Action item
Among the following entries, how many lines hold the string "focused"? State only the number.

•••••

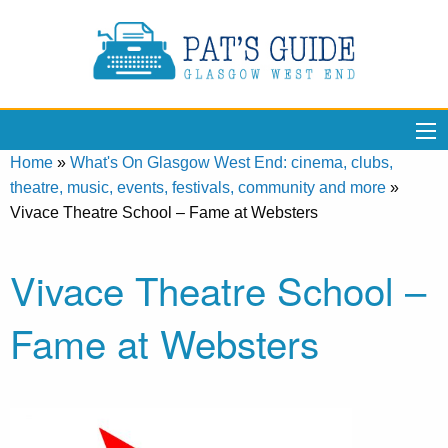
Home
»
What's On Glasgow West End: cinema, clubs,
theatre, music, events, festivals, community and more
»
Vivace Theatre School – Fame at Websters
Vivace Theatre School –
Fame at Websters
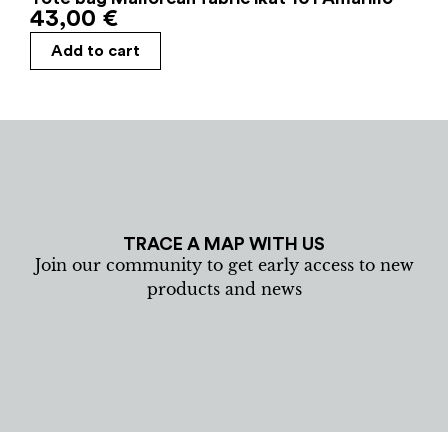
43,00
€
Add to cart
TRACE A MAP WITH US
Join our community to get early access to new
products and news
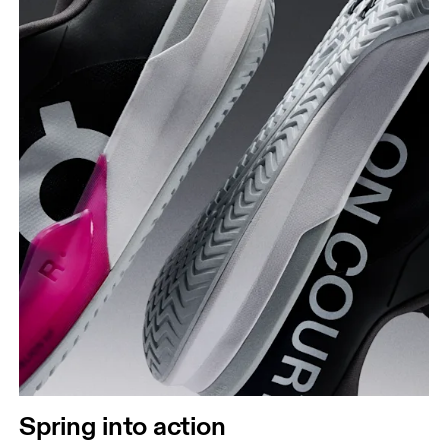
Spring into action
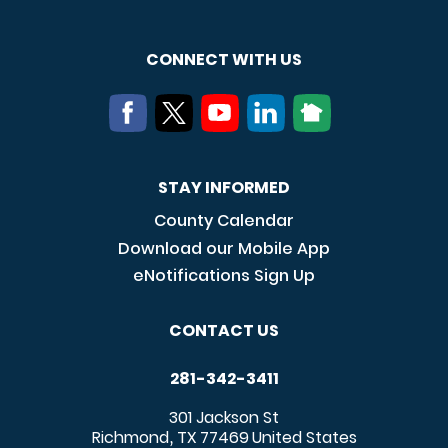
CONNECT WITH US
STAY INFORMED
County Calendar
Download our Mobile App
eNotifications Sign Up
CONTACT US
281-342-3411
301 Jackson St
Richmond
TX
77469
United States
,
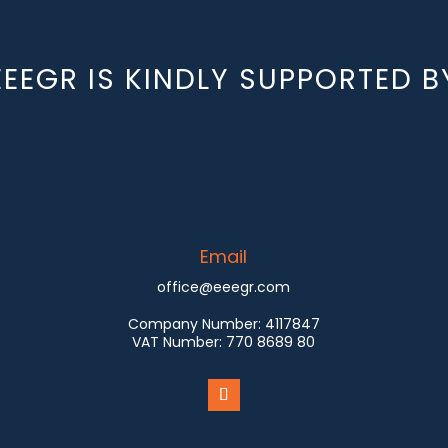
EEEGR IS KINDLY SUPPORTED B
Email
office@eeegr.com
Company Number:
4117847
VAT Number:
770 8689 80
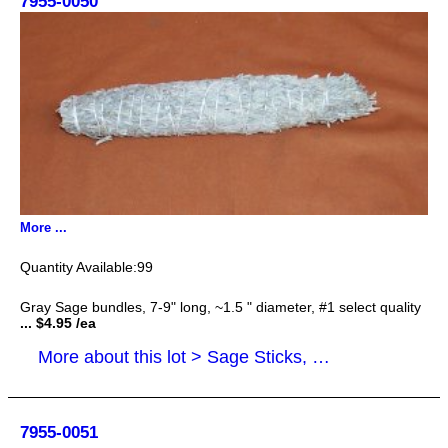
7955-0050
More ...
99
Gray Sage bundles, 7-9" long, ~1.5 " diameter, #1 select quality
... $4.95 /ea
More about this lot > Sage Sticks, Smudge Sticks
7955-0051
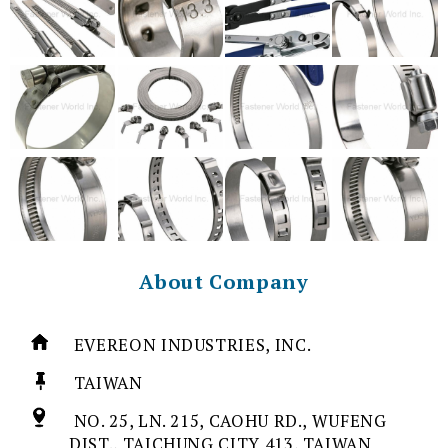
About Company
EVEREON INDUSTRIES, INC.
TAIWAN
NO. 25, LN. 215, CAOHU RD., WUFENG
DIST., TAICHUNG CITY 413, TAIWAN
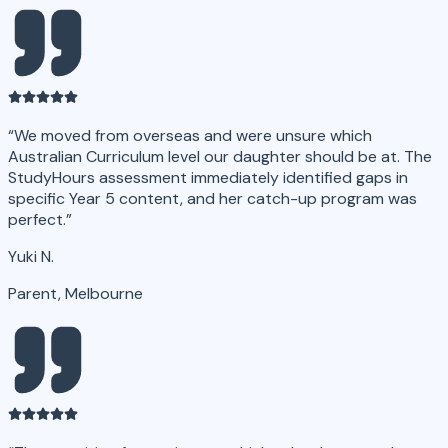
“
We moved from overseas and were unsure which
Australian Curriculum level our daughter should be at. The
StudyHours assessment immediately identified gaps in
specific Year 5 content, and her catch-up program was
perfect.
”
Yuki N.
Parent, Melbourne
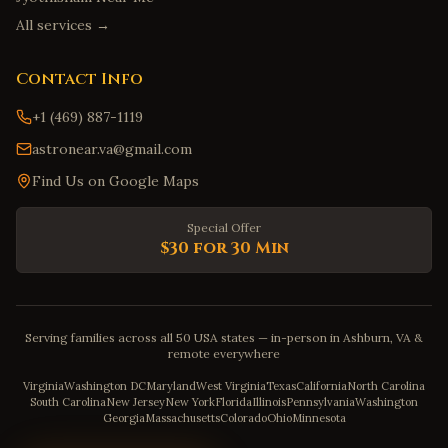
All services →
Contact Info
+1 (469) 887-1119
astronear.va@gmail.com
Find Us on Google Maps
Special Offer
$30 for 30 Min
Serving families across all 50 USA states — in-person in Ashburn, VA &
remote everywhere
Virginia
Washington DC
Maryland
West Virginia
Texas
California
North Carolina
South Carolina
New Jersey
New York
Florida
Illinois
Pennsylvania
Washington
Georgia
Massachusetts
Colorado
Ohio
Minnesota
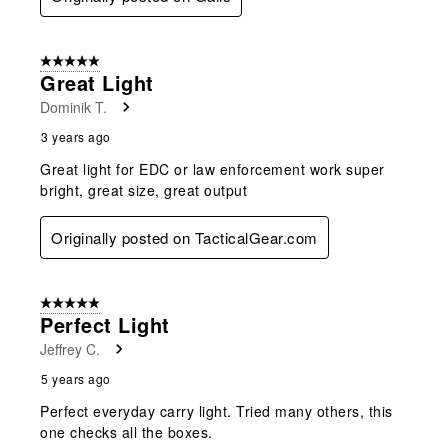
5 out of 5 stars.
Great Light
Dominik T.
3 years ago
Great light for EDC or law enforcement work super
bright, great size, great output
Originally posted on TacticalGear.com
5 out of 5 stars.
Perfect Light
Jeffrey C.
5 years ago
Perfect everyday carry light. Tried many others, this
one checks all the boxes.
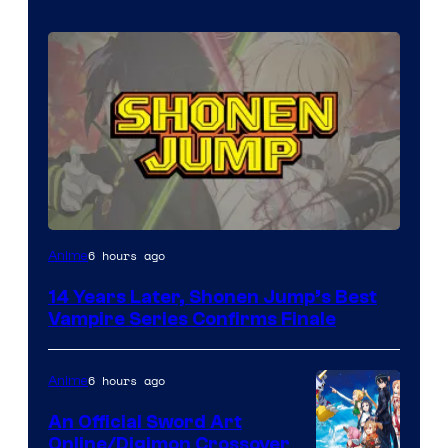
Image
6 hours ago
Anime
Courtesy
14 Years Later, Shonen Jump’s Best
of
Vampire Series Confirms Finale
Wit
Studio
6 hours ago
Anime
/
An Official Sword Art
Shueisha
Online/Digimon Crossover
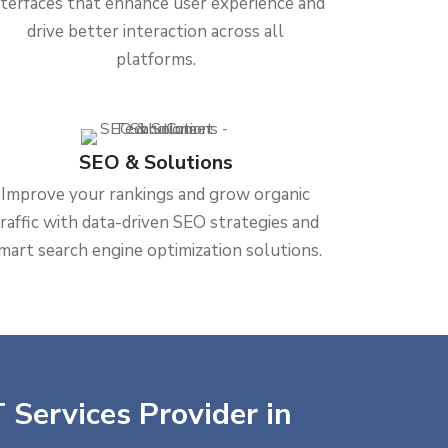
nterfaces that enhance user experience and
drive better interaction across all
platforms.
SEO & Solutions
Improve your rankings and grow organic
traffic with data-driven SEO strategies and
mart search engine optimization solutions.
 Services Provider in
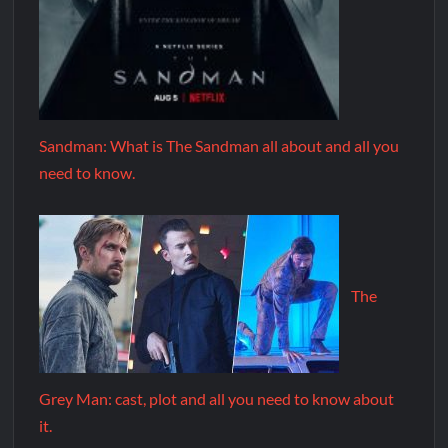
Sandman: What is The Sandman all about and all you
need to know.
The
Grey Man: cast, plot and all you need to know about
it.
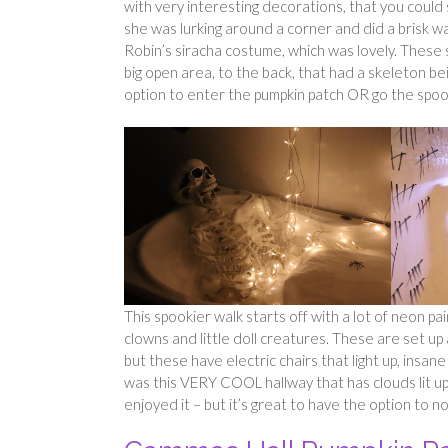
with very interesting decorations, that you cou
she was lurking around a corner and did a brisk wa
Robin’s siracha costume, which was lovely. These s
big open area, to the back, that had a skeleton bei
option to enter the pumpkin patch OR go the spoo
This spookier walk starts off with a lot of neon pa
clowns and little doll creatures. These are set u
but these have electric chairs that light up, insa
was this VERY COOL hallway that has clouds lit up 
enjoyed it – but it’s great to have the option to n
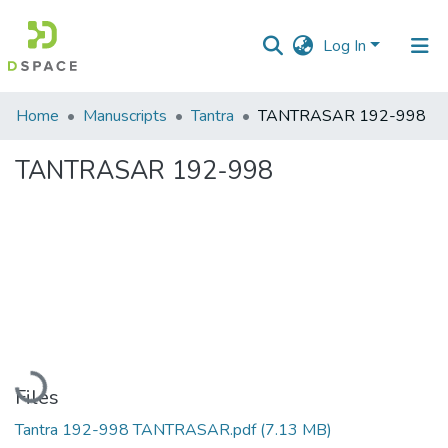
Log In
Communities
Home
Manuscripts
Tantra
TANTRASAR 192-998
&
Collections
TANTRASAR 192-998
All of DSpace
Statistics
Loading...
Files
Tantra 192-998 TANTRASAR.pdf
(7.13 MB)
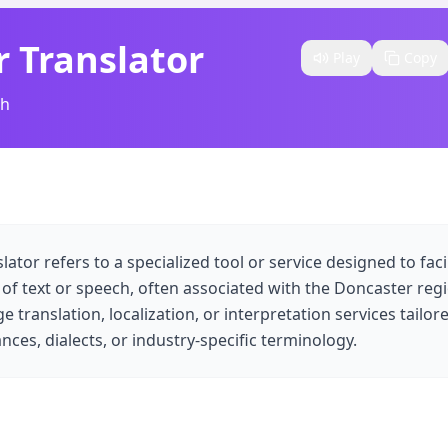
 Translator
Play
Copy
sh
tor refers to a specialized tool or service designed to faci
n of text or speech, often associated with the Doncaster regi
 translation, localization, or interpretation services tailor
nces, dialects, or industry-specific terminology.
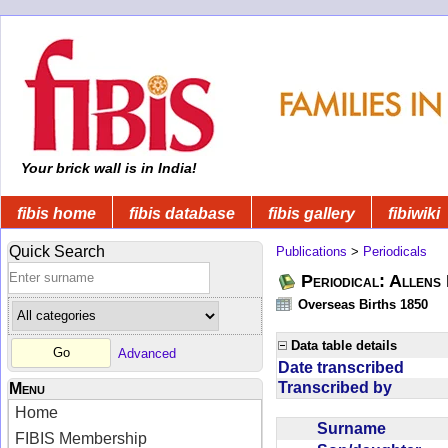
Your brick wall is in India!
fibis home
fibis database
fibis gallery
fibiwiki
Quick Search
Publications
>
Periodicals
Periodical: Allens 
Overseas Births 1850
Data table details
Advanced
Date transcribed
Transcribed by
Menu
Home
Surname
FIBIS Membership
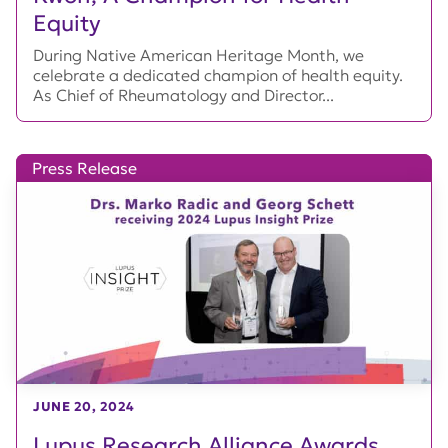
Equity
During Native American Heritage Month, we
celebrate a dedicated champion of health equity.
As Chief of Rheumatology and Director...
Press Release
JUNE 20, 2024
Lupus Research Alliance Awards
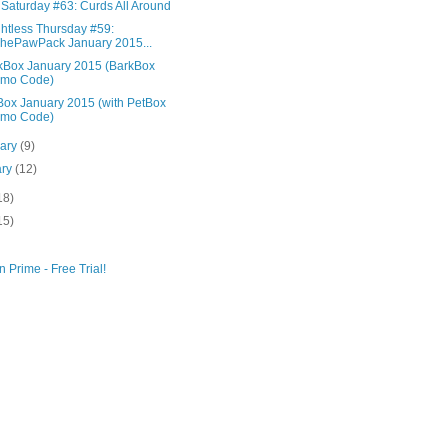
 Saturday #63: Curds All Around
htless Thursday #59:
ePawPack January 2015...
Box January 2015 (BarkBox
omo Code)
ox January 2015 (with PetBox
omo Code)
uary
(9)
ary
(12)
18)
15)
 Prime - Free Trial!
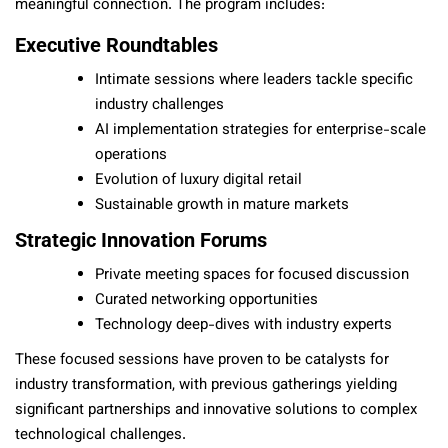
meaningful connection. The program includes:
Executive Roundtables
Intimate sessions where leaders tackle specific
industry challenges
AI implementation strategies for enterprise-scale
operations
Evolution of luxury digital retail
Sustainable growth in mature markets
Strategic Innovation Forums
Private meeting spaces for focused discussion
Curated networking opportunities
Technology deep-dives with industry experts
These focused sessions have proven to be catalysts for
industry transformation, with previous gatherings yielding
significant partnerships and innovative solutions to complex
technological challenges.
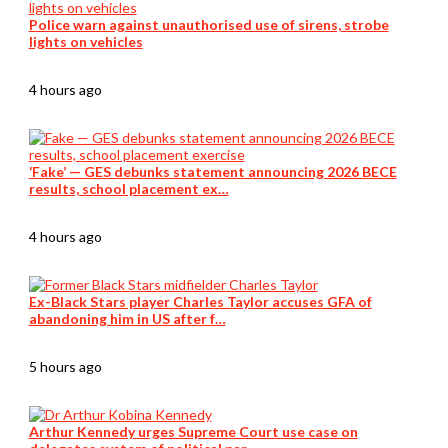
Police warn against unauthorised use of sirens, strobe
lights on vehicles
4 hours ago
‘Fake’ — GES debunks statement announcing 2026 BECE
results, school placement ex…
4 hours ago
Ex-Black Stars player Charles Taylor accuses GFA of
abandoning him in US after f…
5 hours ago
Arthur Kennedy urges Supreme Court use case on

•••••

Result for this task
2